Bryan Cranston won a Tony Award on Sunday for his portrayal of the charismatic 36th president, Lyndon B. Johnson, in "All the Way," and the television and stage actor brought his own charisma backstage when talking to reporters after clinching the honor.
Cranston might be best known for his turn as meth-maker Walter White from AMC's "Breaking Bad," but the acclaimed television star alluded to theater being the "purest form" of another kind of stimulant.
"It's the one that truly influences your performance night after night," Cranston said. "When you can feel an audience and affect emotional change in them – it's like a drug and you have to get it. It's as strong as blue crystal meth," he said, joking about the signature drug his character concocted on "Breaking Bad."

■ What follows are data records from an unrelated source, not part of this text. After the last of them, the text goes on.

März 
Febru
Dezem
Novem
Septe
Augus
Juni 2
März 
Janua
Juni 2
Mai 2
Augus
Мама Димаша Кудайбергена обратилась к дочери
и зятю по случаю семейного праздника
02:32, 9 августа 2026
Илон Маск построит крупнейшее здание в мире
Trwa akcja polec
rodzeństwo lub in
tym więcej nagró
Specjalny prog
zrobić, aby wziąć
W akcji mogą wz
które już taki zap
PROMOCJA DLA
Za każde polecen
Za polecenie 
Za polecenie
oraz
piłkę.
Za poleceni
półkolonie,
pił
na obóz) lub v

One of the hardest things about being on the stage, he noted, is accepting an award at the Tonys. Actors get in a habit of getting to know a character and hiding behind that character, he said. And then, at the awards, "when you hear your name, it sends a shock wave through you. All of a sudden, you realize you can't hide behind a character and you have to be by yourself."
So how does he feel at this point in his career now that he's won a Tony and three consecutive Emmy Awards?
"Like I stole something," he quipped. "Every adult is seeking something ... And I found it. I stumbled on it. And I'm the luckiest guy in the world."